Energies renouvelables : les biocarburants avancés stimulésPublié le 17 avril 2015 par Isabelle DELOURME

colzaPetit à petit l’idée fait son chemin. Le vote de la Commission de l’environnement du Parlement européen le 14 avril 2015 a largement soutenu le projet de réduction des émissions de gaz à effet de serre causées par l’utilisation croissante des terres agricoles (51 voix contre 12, avec une abstention).
Alors que la législation actuelle exige que les Etats-membres de l’UE veillent à ce que les énergies renouvelables représentent au moins 10 % de la consommation énergétique dans les transports d’ici 2020, le compromis qui vient d’être approuvé indique que les biocarburants de première génération (à partir de cultures sur les terres agricoles) ne devraient pas dépasser 7 % de la consommation énergétique finale dans les transports d’ici 2020.
Le projet prévoit l’obligation pour les fournisseurs de carburant d’indiquer aux pays de l’UE et à la Commission le niveau estimé des émissions causées par la libération de plus de terres pour produire les cultures vivrières nécessaires au moment où les terres sont passées à la production de biocarburants (changement indirect de l’affectation des sols (CIAS)).

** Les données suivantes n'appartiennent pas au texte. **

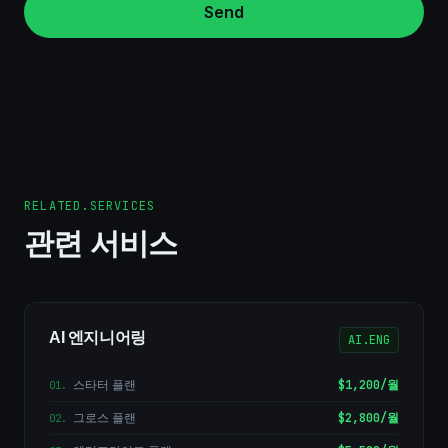
Send
RELATED.SERVICES
관련 서비스
AI 엔지니어링
AI.ENG
스타터 플랜
$1,200/월
01
.
그로스 플랜
$2,800/월
02
.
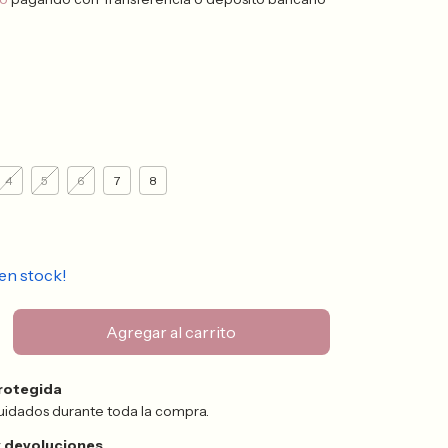
4
5
6
7
8
en stock!
rotegida
uidados durante toda la compra.
 devoluciones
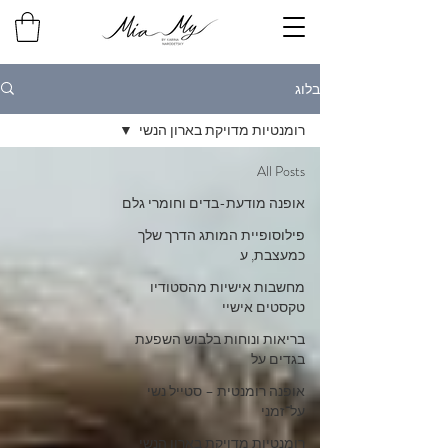
בלוג
רומנטיות מדויקת בארון הנשי
All Posts
אופנה מודעת-בדים וחומרי גלם
פילוסופיית המותג הדרך שלך
כמעצבת, ע
מחשבות אישיות מהסטודיו
טקסטים אישיי
בריאות ונוחות בלבוש השפעת
בגדים על
אופנה רומנטית – סטייל נשי
על־זמני
רומנטיות מדויקת בארון הנשי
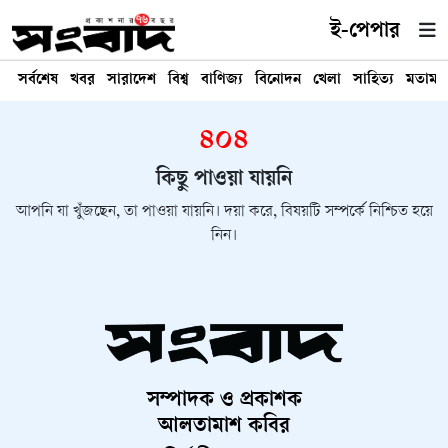
ই-পেপার
সর্বশেষ
খবর
সারাদেশ
বিশ্ব
বাণিজ্য
বিনোদন
খেলা
সাহিত্য
মতামত
৪০৪
কিছু পাওয়া যায়নি
আপনি যা খুঁজছেন, তা পাওয়া যায়নি। দয়া করে, বিষয়টি সম্পর্কে নিশ্চিত হয়ে
নিন।
সম্পাদক ও প্রকাশক
আলতামাশ কবির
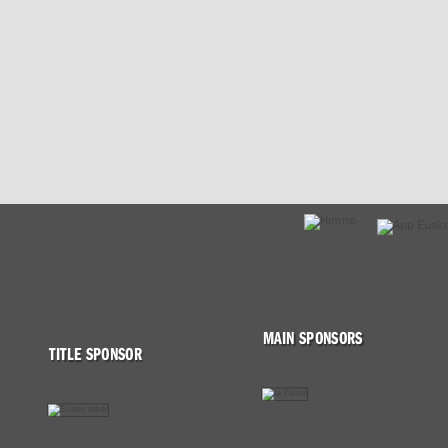
MAIN SPONSORS
TITLE SPONSOR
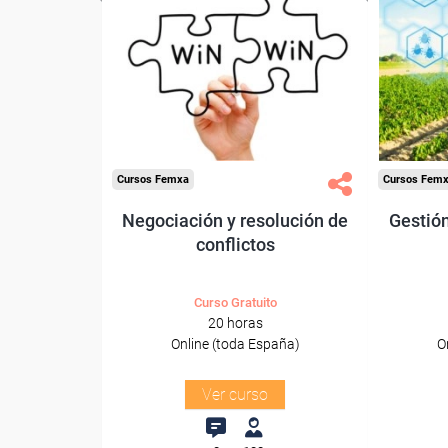
Para desempleados,
Pa
trabajadores y autónomos.
trabajado
Sector
-Otros Servicios.
-Agricu
Cursos Femxa
Cursos Fem
Negociación y resolución de
Gestión
conflictos
Curso Gratuito
20 horas
Online (toda España)
O
Ver curso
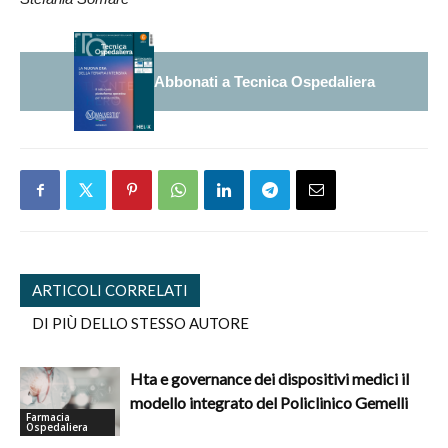
Abbonati a Tecnica Ospedaliera
ARTICOLI CORRELATI
DI PIÙ DELLO STESSO AUTORE
Hta e governance dei dispositivi medici il
modello integrato del Policlinico Gemelli
Farmacia
Ospedaliera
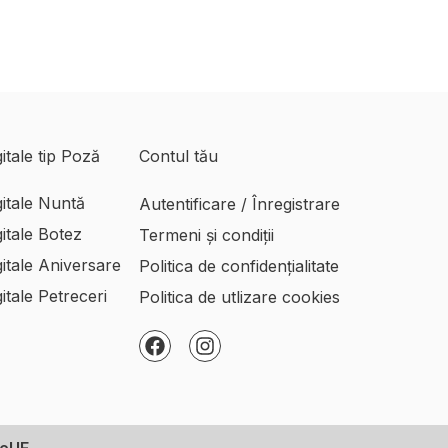
igitale tip Poză
Contul tău
igitale Nuntă
Autentificare / Înregistrare
igitale Botez
Termeni și condiții
igitale Aniversare
Politica de confidențialitate
igitale Petreceri
Politica de utlizare cookies
F
I
a
n
c
s
e
t
b
a
o
g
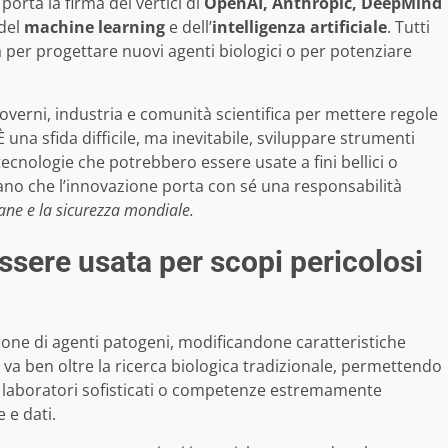
, porta la firma dei vertici di
OpenAI, Anthropic, DeepMind
 del
machine learning
e dell’
intelligenza artificiale
. Tutti
 per progettare nuovi agenti biologici o per potenziare
overni, industria e comunità scientifica per mettere regole
 una sfida difficile, ma inevitabile, sviluppare strumenti
 tecnologie che potrebbero essere usate a fini bellici o
rdano che l’innovazione porta con sé una responsabilità
ane e la sicurezza mondiale.
essere usata per scopi pericolosi
ione di agenti patogeni, modificandone caratteristiche
o va ben oltre la ricerca biologica tradizionale, permettendo
di laboratori sofisticati o competenze estremamente
 e dati.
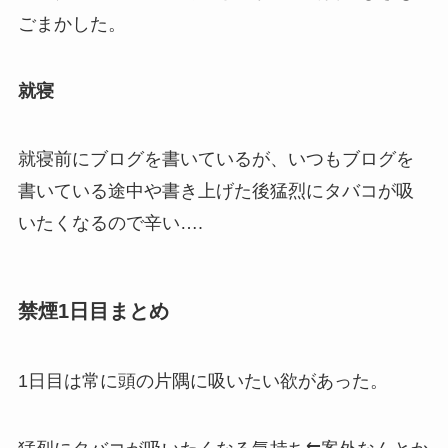
ごまかした。
就寝
就寝前にブログを書いているが、いつもブログを
書いている途中や書き上げた後猛烈にタバコが吸
いたくなるので辛い….
禁煙1日目まとめ
1日目は常に頭の片隅に吸いたい欲があった。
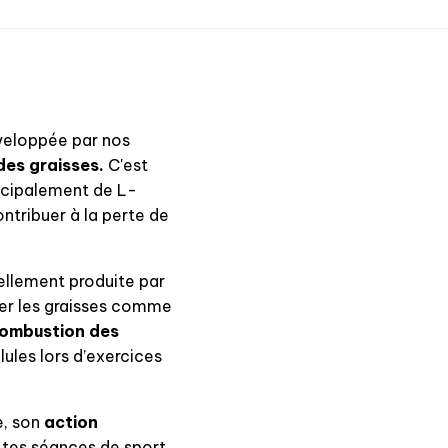
veloppée par nos
des graisses.
C'est
ncipalement de L-
ontribuer à la perte de
rellement produite par
iser les graisses comme
ombustion des
ules lors d’exercices
e, son
action
 tes séances de sport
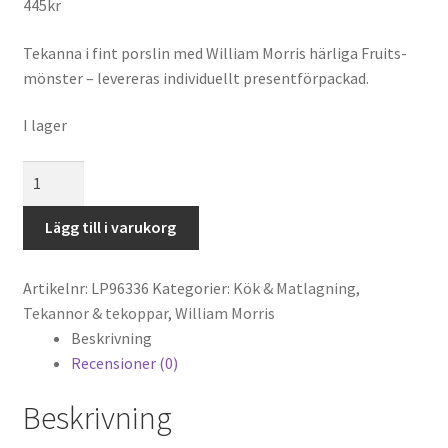
445
kr
Tekanna i fint porslin med William Morris härliga Fruits-
mönster – levereras individuellt presentförpackad.
I lager
William
Morris
Fruits
Lägg till i varukorg
Tekanna
mängd
Artikelnr:
LP96336
Kategorier:
Kök & Matlagning
,
Tekannor & tekoppar
,
William Morris
Beskrivning
Recensioner (0)
Beskrivning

La Commission devrait ensuite signaler et publier ces données par rapport aux émissions liées au CIAS. Dans un second temps, la Commission devrait aviser le Parlement européen et le Conseil, en se basant sur les meilleures données scientifiques disponibles, à propos de la possibilité d’inclure des facteurs d’émission CIAS parmi les critères de durabilité existants.
Les États membres de l’UE devraient en outre fixer un objectif national, au plus tard 18 mois après l’entrée en vigueur de la directive, pour les biocarburants avancés, par exemple provenant de certains types de déchets et de résidus et de nouvelles sources telles que les algues.

Le projet législatif prévoit un objectif indicatif de 0,5 % pour la part d’énergie devant être produite à partir de biocarburants avancés comme un pourcentage de l’énergie provenant de sources renouvelables dans toutes les formes de transport d’ici 2020. Les États membres peuvent fixer un objectif inférieur pour certains motifs, tel qu’un potentiel limité pour la production, des contraintes techniques ou climatiques, ou l’existence de politiques nationales qui consacrent déjà un financement adapté à des mesures d’incitation en vue de renforcer l’efficacité énergétique et le transport électrique.
Ce texte sera soumis à un vote lors de la session plénière du Parlement européen du 27 au 30 avril prochain à Strasbourg. Ensuite cette législation devra être adoptée par les Etats-membres avant 2017.